Cuando funcionaba, con Mike ya sentado junto a su padre olfateando el aceite
caliente y los humos de escape, entusiasmado por la brisa que entraba por el
agujero sin vidrios, pensaba: "Ya está aquí la primavera. Todos estamos
despertando." Y en su alma se elevaba un hurra silencioso. Sentía amor hacia
todo lo que le rodeaba y, sobre todo, hacia su padre, que le sonreía, exclamando:
--¡Sujétate, Mickey! ¡Allá vamos!
Y volaba por la carretera, con las ruedas traseras escupiendo tierra negra y
arcilla gris. Los dos se bamboleaban dentro de la cabina, sobre el asiento sofá,
riendo como tontos. Will hacía pasar el Ford A por la hierba alta del sembrado
trasero que se reservaba para el heno, ya hacia el sembrado del sur (patatas), el
del oeste (maíz y habas) o el del este (guisantes, calabazas y calabacines). Los
pájaros salían volando desde la hierba al paso del camión, chillando de terror.

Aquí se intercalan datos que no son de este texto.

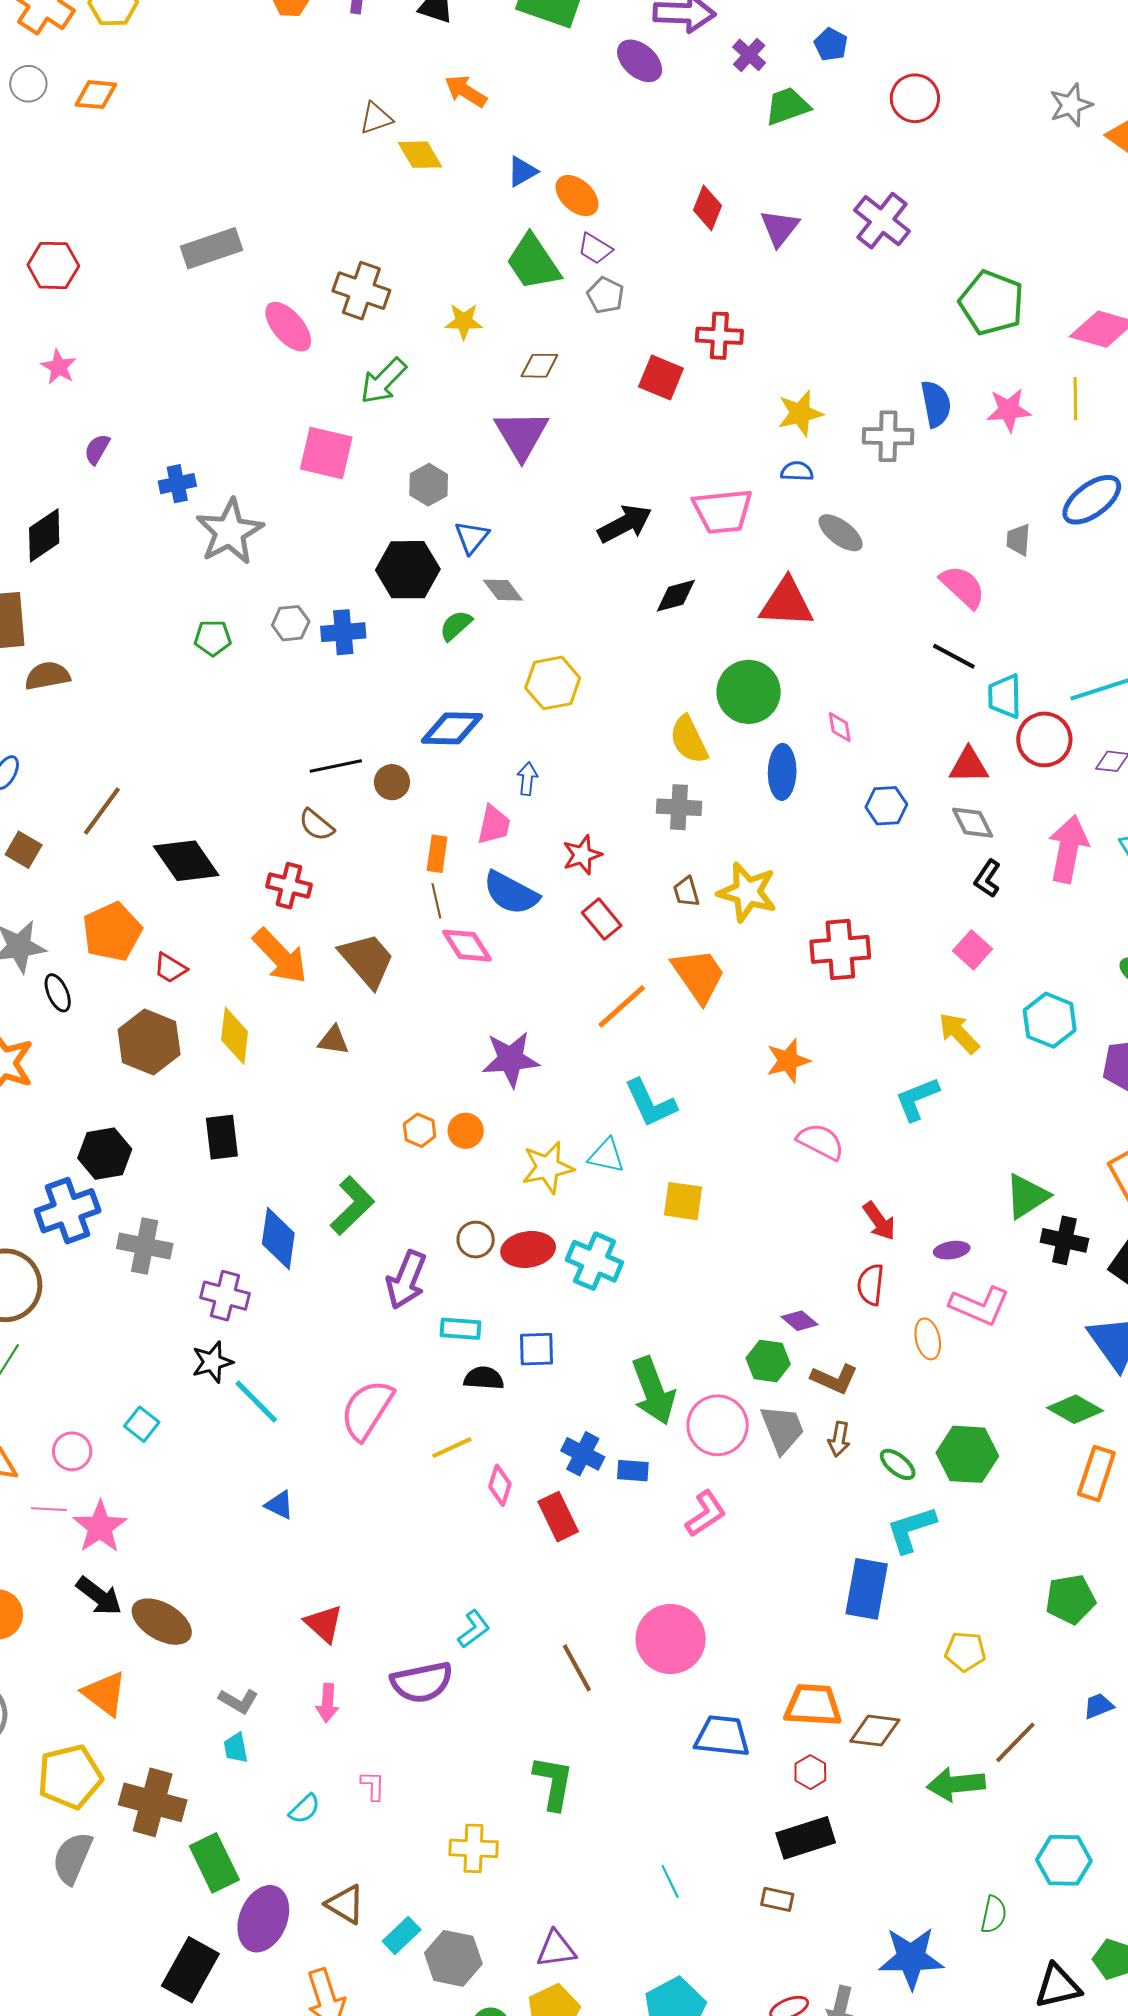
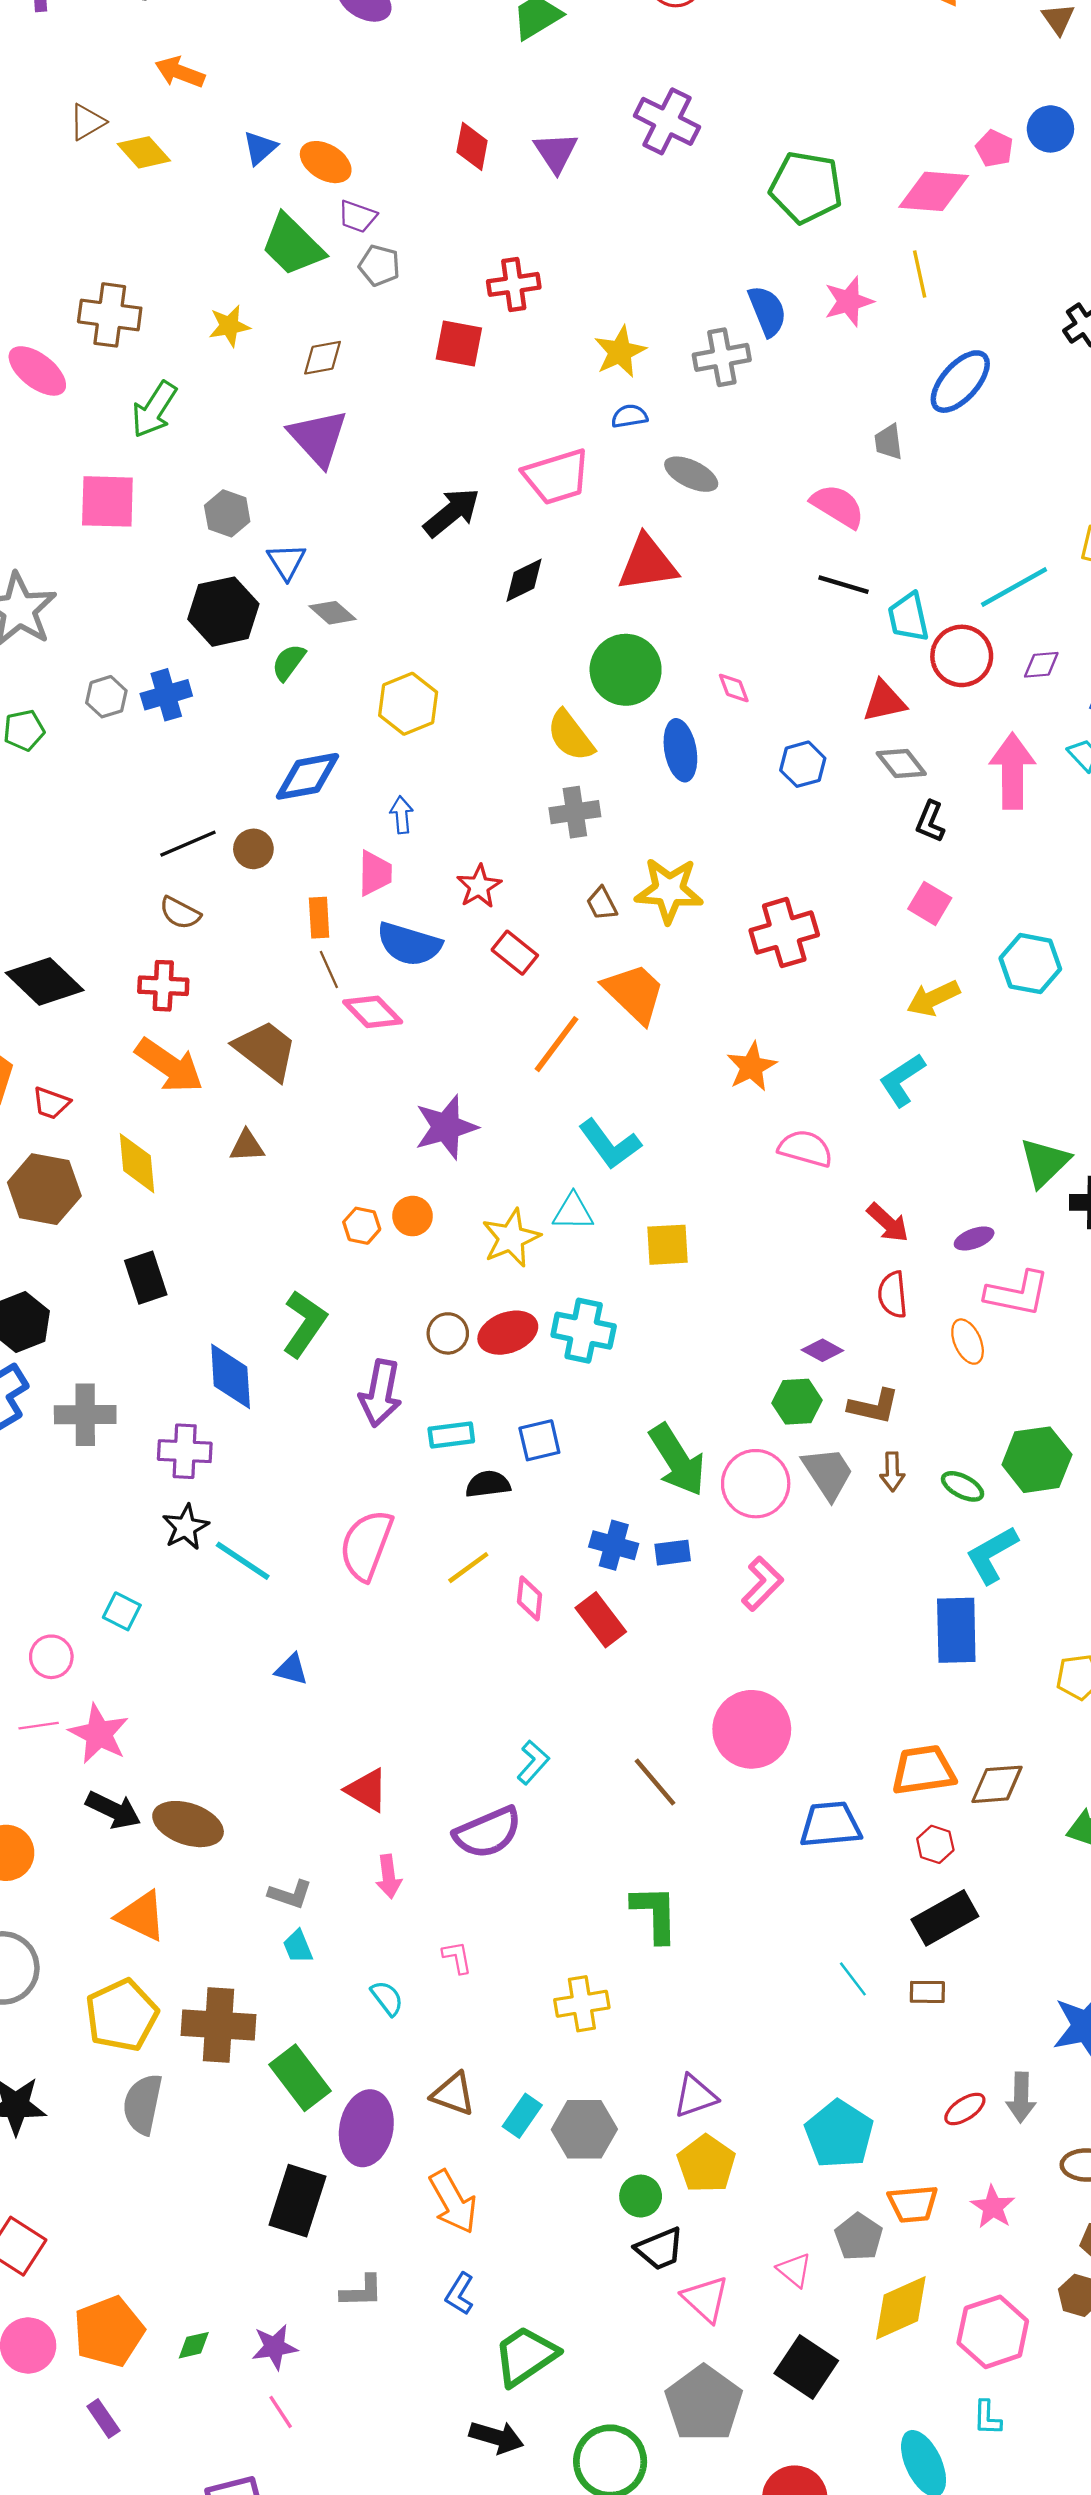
yellow arrow: (959, 1033) -> (933, 998), turned -60
cyan semicircle: (305, 1809) -> (387, 1998), turned -72
cyan line: (670, 1881) -> (853, 1979), moved

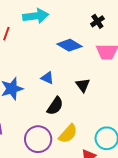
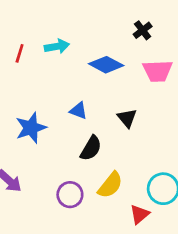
cyan arrow: (36, 16) -> (57, 46), moved, size x0.7
purple circle: (38, 139) -> (70, 195), size x0.7

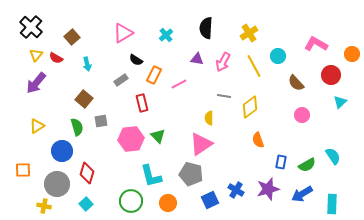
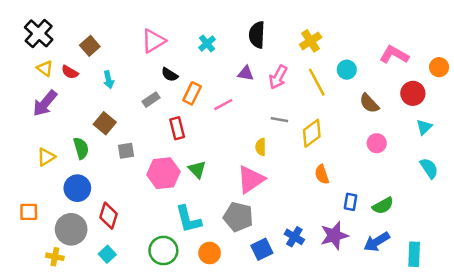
yellow triangle: (36, 55) -> (45, 68), turned -32
green semicircle: (77, 127) -> (81, 148), moved
cyan semicircle: (333, 156) -> (429, 168), moved

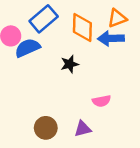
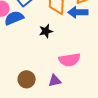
pink semicircle: (101, 101) -> (69, 60), size x1.5

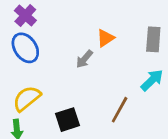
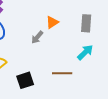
brown line: (120, 110) -> (62, 73), turned 60

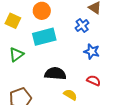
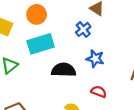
black semicircle: (55, 74) -> (64, 70), moved

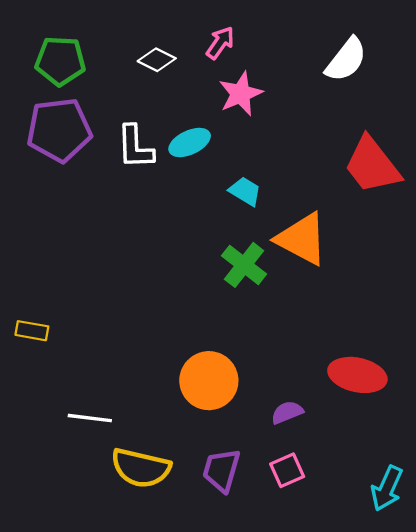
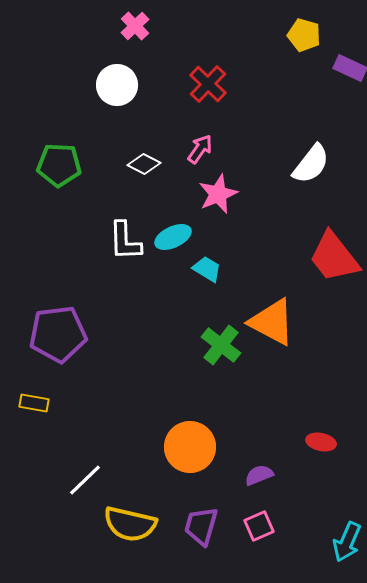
purple pentagon: (59, 130) -> (58, 334), moved
cyan trapezoid: (245, 191) -> (207, 269), moved
red ellipse: (357, 375) -> (321, 442), size x0.6
white line: (90, 418) -> (85, 480), turned -51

Una
vez fue una codorniz la que alzó el vuelo, ave magnífica, tan parda como los
robles al avanzar el otoño. El explosivo zumbar de sus alas se escuchó aun por
encima del rugido del motor.
Esos paseos eran la puerta de Mike Hanlon hacia la primavera.
El trabajo del año se iniciaba con la cosecha de rocas. Durante una semana,
todos los días, sacaban el Ford A y cargaban la parte trasera de piedras que
hubieran podido romper una hoja de arado cuando llegara el momento de abrir la
tierra y plantar. A veces el camión se atascaba en el barro de primavera y Will
mascullaba por lo bajo; palabrotas, suponía Mike. Él conocía algunas de esas
palabras y expresiones, pero otras, como "hijo de una gran ramera", lo intrigaban.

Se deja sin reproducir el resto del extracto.